We also create a dict where each category key is assigned a value composed of a three element tuple of integers representing a color in RGB format. (This I then had to convert to hex as Bokeh was throwing errors otherwise.)

colors = cc.glasbey_bw_minc_20_maxl_70

color_key = {cat: rgb2hex(*tuple(int(e*255.) for e in colors[i])) for i, cat in enumerate(cats)}

# This is a temporary legend workaround
legend = gv.NdOverlay({k: gv.Points([0,0], label=str(k)).opts(
                                        color=v, apply_ranges=False) 
                        for k, v in color_key.items()}, 'amenity')

Finally, Bokeh is used to define the hover tool, GeoViews to handle geometries and our tile basemap provided by Stamen, and datashader to transform/rasterise polygons based on their ‘amenity’ attribute, utilising the same color key we defined above.

polys = gv.Polygons(spd_gdf, crs=ccrs.GOOGLE_MERCATOR, vdims='amenity')

# the content of these columns will be displayed via the hover tool
tooltips = [('Amenity type', '@amenity'),
            ('Description', '@description'),
            ('Name','@name')]

hover_tool = HoverTool(tooltips=tooltips)

shaded = datashade(polys, color_key=color_key, aggregator=ds.by('amenity', ds.any()))
hover = inspect_polygons(shaded).opts(fill_color='yellow', tools=[hover_tool])

tiles = gv.tile_sources.StamenWatercolor().opts(xaxis=None, yaxis=None,active_tools=['wheel_zoom'], min_height=700, responsive=True)

overlay = tiles * shaded * hover * legend

Since we now have an overlay composed of all the individual elements, we can define a server document for Bokeh Server to use and give our app a name to display in the browser tab.

doc = gv.renderer('bokeh').server_doc(overlay)
doc.title = 'GeoViews + Datashader + Bokeh App'

Launching Bokeh Server

To launch the Bokeh Server, activate your conda environment, change to your module’s directory and run

bokeh serve app.py –-show

Depending on the size of your ROI, the session token may expire before osmnx has finished downloading.

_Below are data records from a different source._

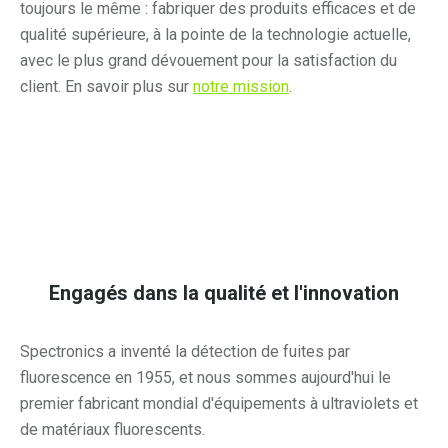
toujours le même : fabriquer des produits efficaces et de
qualité supérieure, à la pointe de la technologie actuelle,
avec le plus grand dévouement pour la satisfaction du
client. En savoir plus sur
notre mission
.
Engagés dans la qualité et l'innovation
Spectronics a inventé la détection de fuites par
fluorescence en 1955, et nous sommes aujourd'hui le
premier fabricant mondial d'équipements à ultraviolets et
de matériaux fluorescents.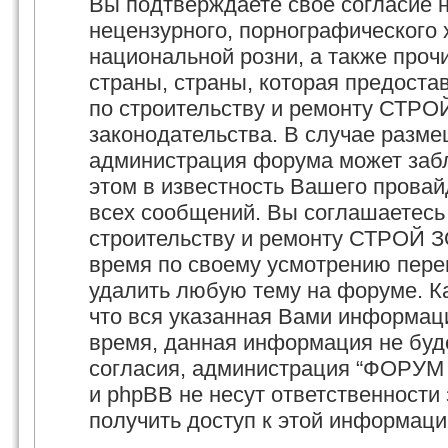
Вы подтверждаете своё согласие 
нецензурного, порнографического х
национальной розни, а также про
страны, страны, которая предост
по строительству и ремонту СТРО
законодательства. В случае разм
администрация форума может забл
этом в известность Вашего провай
всех сообщений. Вы соглашаетесь
строительству и ремонту СТРОЙ З
время по своему усмотрению перем
удалить любую тему на форуме. Ка
что вся указанная Вами информаци
время, данная информация не буд
согласия, администрация “ФОРУМ
и phpBB не несут ответственности 
получить доступ к этой информаци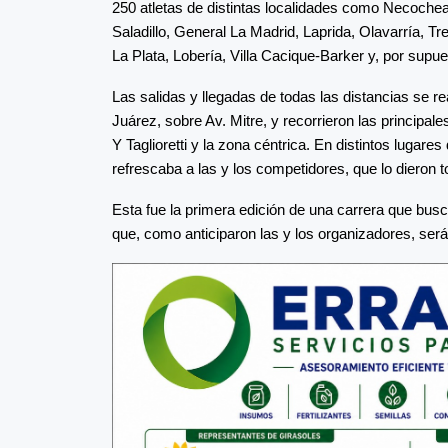
250 atletas de distintas localidades como Necoche
Saladillo, General La Madrid, Laprida, Olavarría, T
La Plata, Lobería, Villa Cacique-Barker y, por supu
Las salidas y llegadas de todas las distancias se r
Juárez, sobre Av. Mitre, y recorrieron las principal
Y Taglioretti y la zona céntrica. En distintos lugares
refrescaba a las y los competidores, que lo dieron 
Esta fue la primera edición de una carrera que busc
que, como anticiparon las y los organizadores, se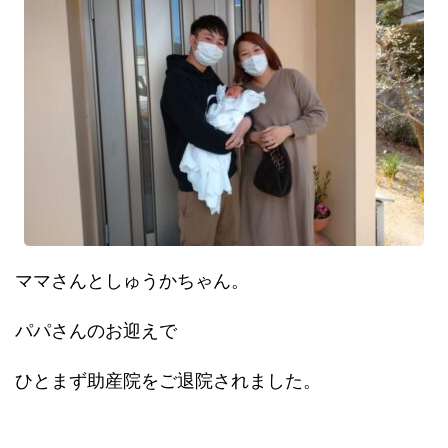
ママさんとしゅうかちゃん。
パパさんのお迎えで
ひとまず助産院をご退院されました。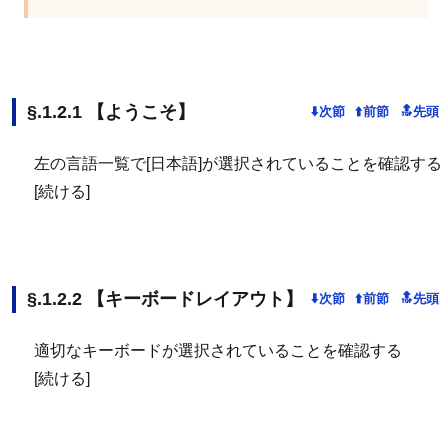
【ようこそ】
左の言語一覧で[日本語]が選択されていることを確認する
[続ける]
【キーボードレイアウト】
適切なキーボードが選択されていることを確認する
[続ける]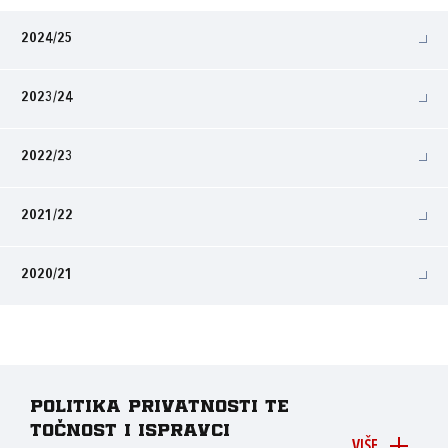
2024/25
2023/24
2022/23
2021/22
2020/21
Politika privatnosti te
točnost i ispravci
VIŠE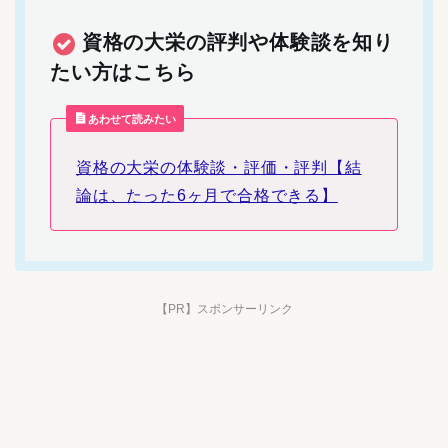
資格の大栄の評判や体験談を知り
たい方はこちら
あわせて読みたい
資格の大栄の体験談・評価・評判【結
論は、たった6ヶ月で合格できる】
【PR】スポンサーリンク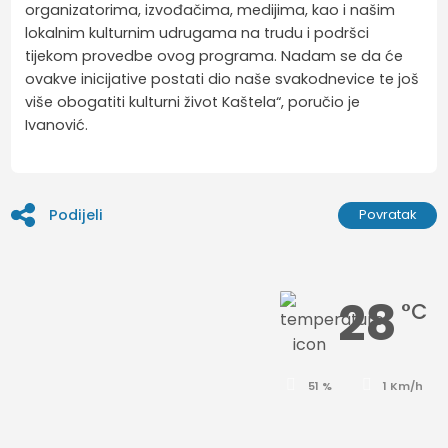
organizatorima, izvođačima, medijima, kao i našim
lokalnim kulturnim udrugama na trudu i podršci
tijekom provedbe ovog programa. Nadam se da će
ovakve inicijative postati dio naše svakodnevice te još
više obogatiti kulturni život Kaštela“, poručio je
Ivanović.
Podijeli
Povratak
28
°C
51 %
1 Km/h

To increase the token duration beyond the default of (I believe) 15 minutes, add the –session-token-expiration command followed by the expiration duration in milliseconds, e.g.

bokeh serve app.py –-show --session-token-expiration 1200000

Do note that it’s often easier to test on smaller ROIs before scaling up to larger ones.

Final output

The demo below covers all 1,240,867 building footprints recorded on OSM for Lombok island as of 17 October 2021, color-coded by building use. As you can see, when zooming in, the raster representations of the polygons will briefly become quite obvious before datashader generates new raster representations for the current zoom level. When hovering over individual buildings, the polygon's attributes we specified will be displayed interactively.